▶ _Problem to work on_:
Check each line of the data for "Flint", then give the number of lines that have it, without any other words.

▶ _Stored records_:
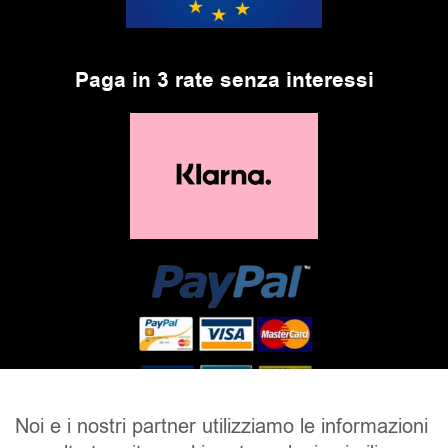
Paga in 3 rate senza interessi
Noi e i nostri partner utilizziamo le informazioni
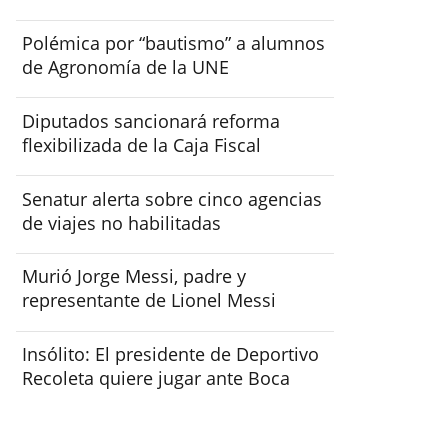
Polémica por “bautismo” a alumnos
de Agronomía de la UNE
Diputados sancionará reforma
flexibilizada de la Caja Fiscal
Senatur alerta sobre cinco agencias
de viajes no habilitadas
Murió Jorge Messi, padre y
representante de Lionel Messi
Insólito: El presidente de Deportivo
Recoleta quiere jugar ante Boca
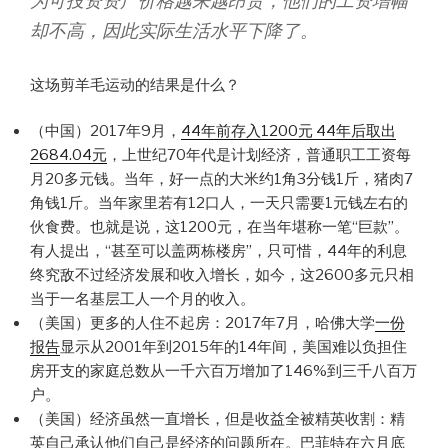
为可投资资产价格越来越昂贵，他们的工资增幅
却不高，因此实际生活水平下降了。
这场剪羊毛运动的结果是什么？
（中国）2017年9月，
44年前存入1200元 44年后取出
2684.04元
，上世纪70年代是计划经济，普通职工工资每
月20多元钱。当年，好一点的大米约1角3分钱1斤，猪肉7
角钱1斤。当年家里若有12口人，一天只需要1元钱左右的
伙食费。也就是说，这1200元，在当年堪称一笔“巨款”。
有人提出，“甚至可以盖两栋楼房”，只可惜，44年的利息
终究敌不过经济发展和收入增长，如今，这2600多元只相
当于一名基层工人一个月的收入。
（美国）更多的人住不起房：2017年7月，哈佛大学
一份
报告
显示从2001年到2015年的14年间，美国难以负担住
房开支的家庭总数从一千六百万增加了146%到三千八百万
户。
（美国）经济虽然一直增长，但是收益全被精英收割：精
英自己承认他们自己是经济的问题所在。巴菲特在六月底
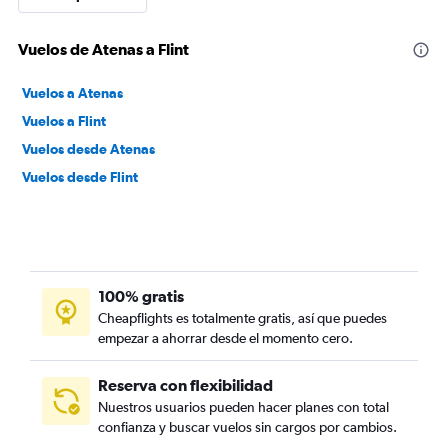
Vuelos de Atenas a Flint
Vuelos a Atenas
Vuelos a Flint
Vuelos desde Atenas
Vuelos desde Flint
100% gratis
Cheapflights es totalmente gratis, así que puedes
empezar a ahorrar desde el momento cero.
Reserva con flexibilidad
Nuestros usuarios pueden hacer planes con total
confianza y buscar vuelos sin cargos por cambios.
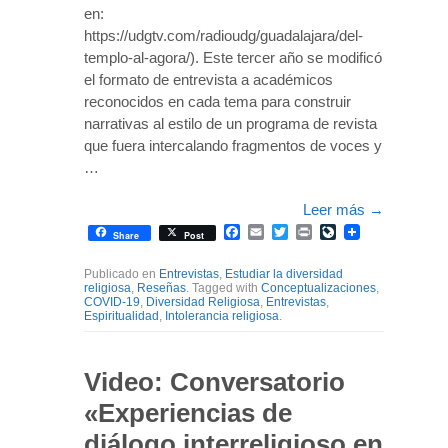
en:
https://udgtv.com/radioudg/guadalajara/del-
templo-al-agora/). Este tercer año se modificó
el formato de entrevista a académicos
reconocidos en cada tema para construir
narrativas al estilo de un programa de revista
que fuera intercalando fragmentos de voces y
…
Leer más
→
Facebook
Email
Twitter
Print
LiveJournal
Share
Post
Publicado en
Entrevistas
,
Estudiar la diversidad
religiosa
,
Reseñas
. Tagged with
Conceptualizaciones
,
COVID-19
,
Diversidad Religiosa
,
Entrevistas
,
Espiritualidad
,
Intolerancia religiosa
.
Video: Conversatorio
«Experiencias de
diálogo interreligioso en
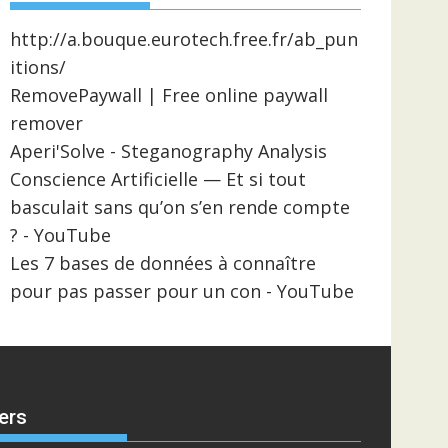
http://a.bouque.eurotech.free.fr/ab_pun
itions/
RemovePaywall | Free online paywall
remover
Aperi'Solve - Steganography Analysis
Conscience Artificielle — Et si tout
basculait sans qu’on s’en rende compte
? - YouTube
Les 7 bases de données à connaître
pour pas passer pour un con - YouTube
ers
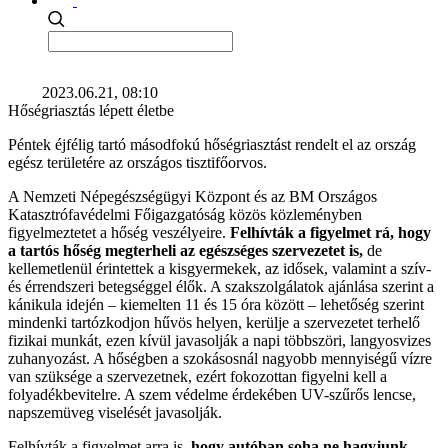
2023.06.21, 08:10
Hőségriasztás lépett életbe
Péntek éjfélig tartó másodfokú hőségriasztást rendelt el az ország
egész területére az országos tisztifőorvos.
A Nemzeti Népegészségügyi Központ és az BM Országos
Katasztrófavédelmi Főigazgatóság közös közleményben
figyelmeztetet a hőség veszélyeire.
Felhívták a figyelmet rá, hogy
a tartós hőség megterheli az egészséges szervezetet is,
de
kellemetlenül érintettek a kisgyermekek, az idősek, valamint a szív-
és érrendszeri betegséggel élők. A szakszolgálatok ajánlása szerint a
kánikula idején – kiemelten 11 és 15 óra között – lehetőség szerint
mindenki tartózkodjon hűvös helyen, kerülje a szervezetet terhelő
fizikai munkát, ezen kívül javasolják a napi többszöri, langyosvizes
zuhanyozást. A hőségben a szokásosnál nagyobb mennyiségű vízre
van szüksége a szervezetnek, ezért fokozottan figyelni kell a
folyadékbevitelre. A szem védelme érdekében UV-szűrős lencse,
napszemüveg viselését javasolják.
Felhívták a figyelmet arra is,
hogy autóban soha ne hagyjunk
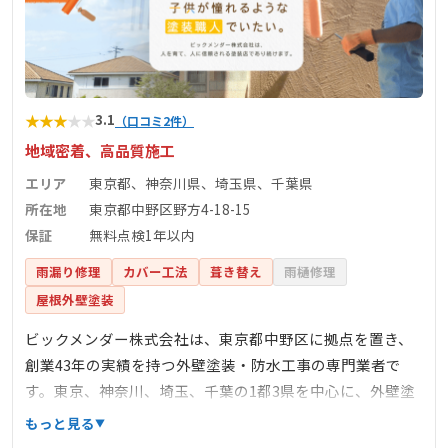
★
★
★
★
★
3.1
（口コミ2件）
地域密着、高品質施工
エリア
東京都、神奈川県、埼玉県、千葉県
所在地
東京都中野区野方4-18-15
保証
無料点検1年以内
雨漏り修理
カバー工法
葺き替え
雨樋修理
屋根外壁塗装
ビックメンダー株式会社は、東京都中野区に拠点を置き、
創業43年の実績を持つ外壁塗装・防水工事の専門業者で
す。東京、神奈川、埼玉、千葉の1都3県を中心に、外壁塗
装、屋根塗装、屋上防水などのサービスを提供していま
もっと見る
す。足場の組立撤去から下処理、塗装工事まで一括受注で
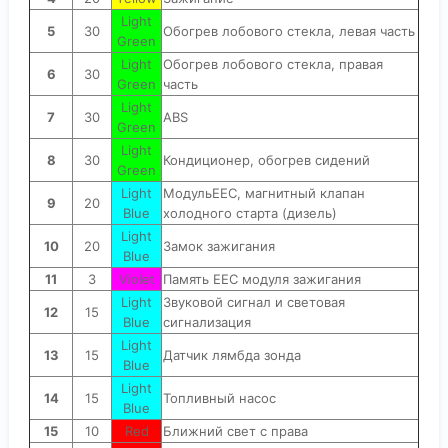
Light
5
30
Обогрев лобового стекла, левая часть
Green
Light
Обогрев лобового стекла, правая
6
30
Green
часть
Light
7
30
АВS
Green
Light
8
30
Кондиционер, обогрев сидений
Green
Light
МодульЕЕС, магнитный клапан
9
20
Blue
холодного старта (дизель)
Light
10
20
Замок зажигания
Blue
11
3
Violet
Память ЕЕС модуля зажигания
Light
Звуковой сигнал и световая
12
15
Blue
сигнализация
Light
13
15
Датчик лямбда зонда
Blue
Light
14
15
Топливный насос
Blue
15
10
Red
Ближний свет с права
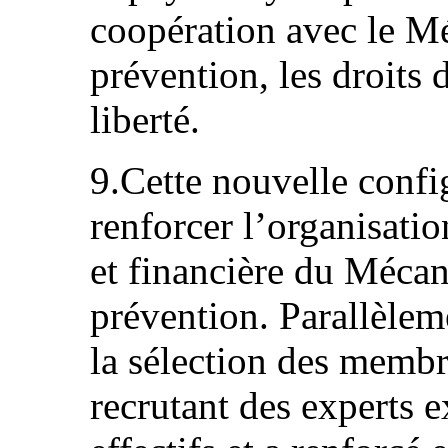
coopération avec le M
prévention, les droits 
liberté.
9.Cette nouvelle confi
renforcer l’organisatio
et financière du Mécan
prévention. Parallèle
la sélection des membr
recrutant des experts 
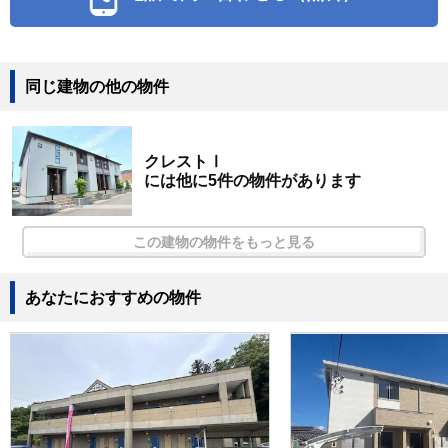
同じ建物の他の物件
クレストⅠ
には他に5件の物件があります
この建物の物件をもっと見る
あなたにおすすめの物件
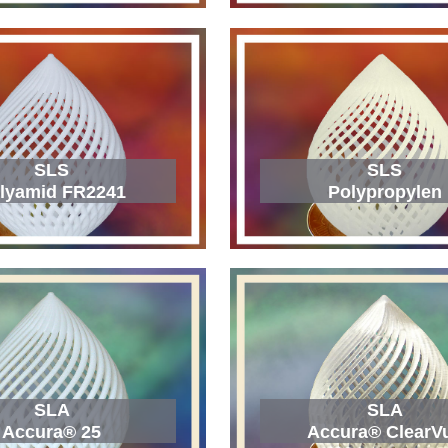
SLS
SLS
lyamid FR2241
Polypropylen
SLA
SLA
Accura® 25
Accura® ClearV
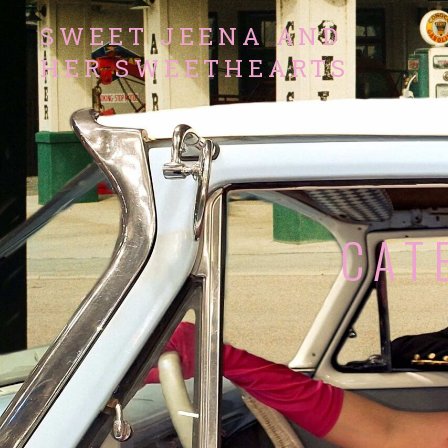
SWEET JEENA AND
HER SWEETHEARTS
Rock and Roll Band
CAT
Audio Player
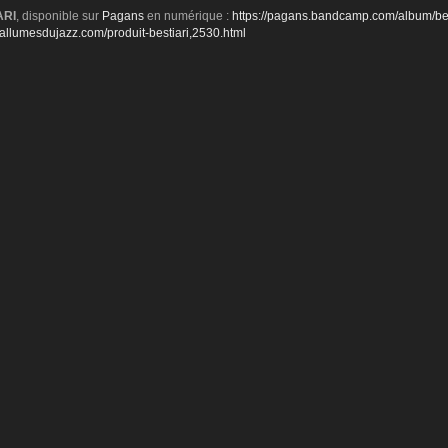
ARI
, disponible sur
Pagans
en numérique :
https://pagans.bandcamp.com/album/bes
sallumesdujazz.com/produit-bestiari,2530.html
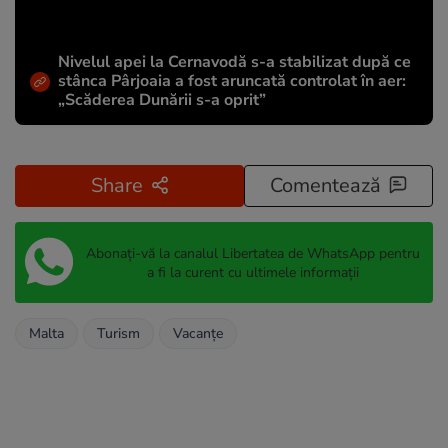
Nivelul apei la Cernavodă s-a stabilizat după ce
stânca Pârjoaia a fost aruncată controlat în aer:
„Scăderea Dunării s-a oprit”
Share
Comentează
Abonați-vă la canalul Libertatea de WhatsApp pentru
a fi la curent cu ultimele informații
Malta
Turism
Vacanțe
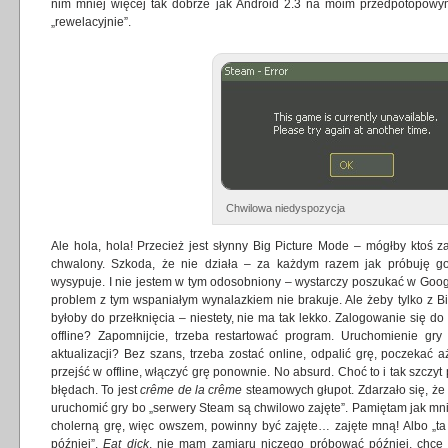
nim mniej więcej tak dobrze jak Android 2.3 na moim przedpotopowym 
„rewelacyjnie”.
Chwilowa niedyspozycja
Ale hola, hola! Przecież jest słynny Big Picture Mode – mógłby ktoś 
chwalony. Szkoda, że nie działa – za każdym razem jak próbuję go
wysypuje. I nie jestem w tym odosobniony – wystarczy poszukać w Goog
problem z tym wspaniałym wynalazkiem nie brakuje. Ale żeby tylko z Big
byłoby do przełknięcia – niestety, nie ma tak lekko. Zalogowanie się do dr
offline? Zapomnijcie, trzeba restartować program. Uruchomienie gry 
aktualizacji? Bez szans, trzeba zostać online, odpalić grę, poczekać a
przejść w offline, włączyć grę ponownie. No absurd. Choć to i tak szczy
błędach. To jest
crême de la crême
steamowych głupot. Zdarzało się, ż
uruchomić gry bo „serwery Steam są chwilowo zajęte”. Pamiętam jak mni
cholerną grę, więc owszem, powinny być zajęte… zajęte mną! Albo „ta 
później”.
Eat dick
, nie mam zamiaru niczego próbować później, chcę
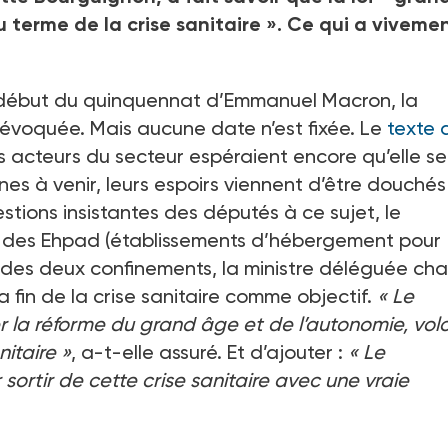
u terme de la crise sanitaire
». Ce qui a viveme
le début du quinquennat d’Emmanuel Macron, la
évoquée. Mais aucune date n’est fixée. Le
texte d
les acteurs du secteur espéraient encore qu’elle se
es à venir, leurs espoirs viennent d’être douchés
tions insistantes des députés à ce sujet, le
ion des Ehpad (établissements d’hébergement pour
des deux confinements, la ministre déléguée ch
a fin de la crise sanitaire comme objectif.
«
Le
la réforme du grand âge et de l’autonomie, vol
nitaire
»
, a-t-elle assuré. Et d’ajouter
:
«
Le
rtir de cette crise sanitaire avec une vraie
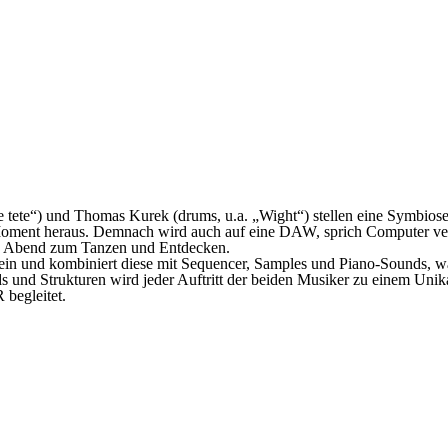
 tete“
) und Thomas Kurek (drums, u.a.
„Wight“
) stellen eine Symbios
m Moment heraus. Demnach wird auch auf eine DAW, sprich Computer ve
in Abend zum Tanzen und Entdecken.
 ein und kombiniert diese mit Sequencer, Samples und Piano-Sounds, 
 und Strukturen wird jeder Auftritt der beiden Musiker zu einem Unika
R
begleitet.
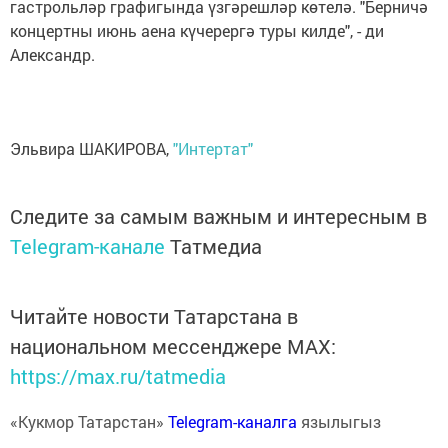
гастрольләр графигында үзгәрешләр көтелә. "Берничә
концертны июнь аена күчерергә туры килде", - ди
Александр.
Эльвира ШАКИРОВА,
"Интертат"
Следите за самым важным и интересным в
Telegram-канале
Татмедиа
Читайте новости Татарстана в
национальном мессенджере MАХ:
https://max.ru/tatmedia
«Кукмор Татарстан»
Telegram-каналга
язылыгыз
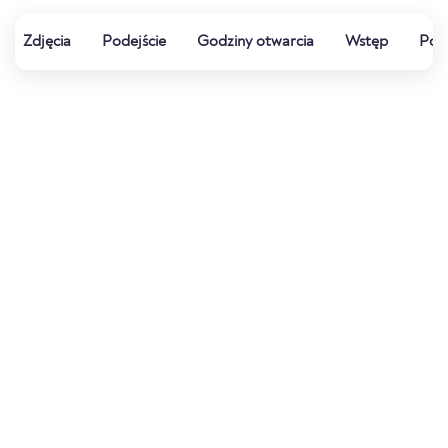
Zdjęcia
Podejście
Godziny otwarcia
Wstęp
Pog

▶ _Your solution_:
3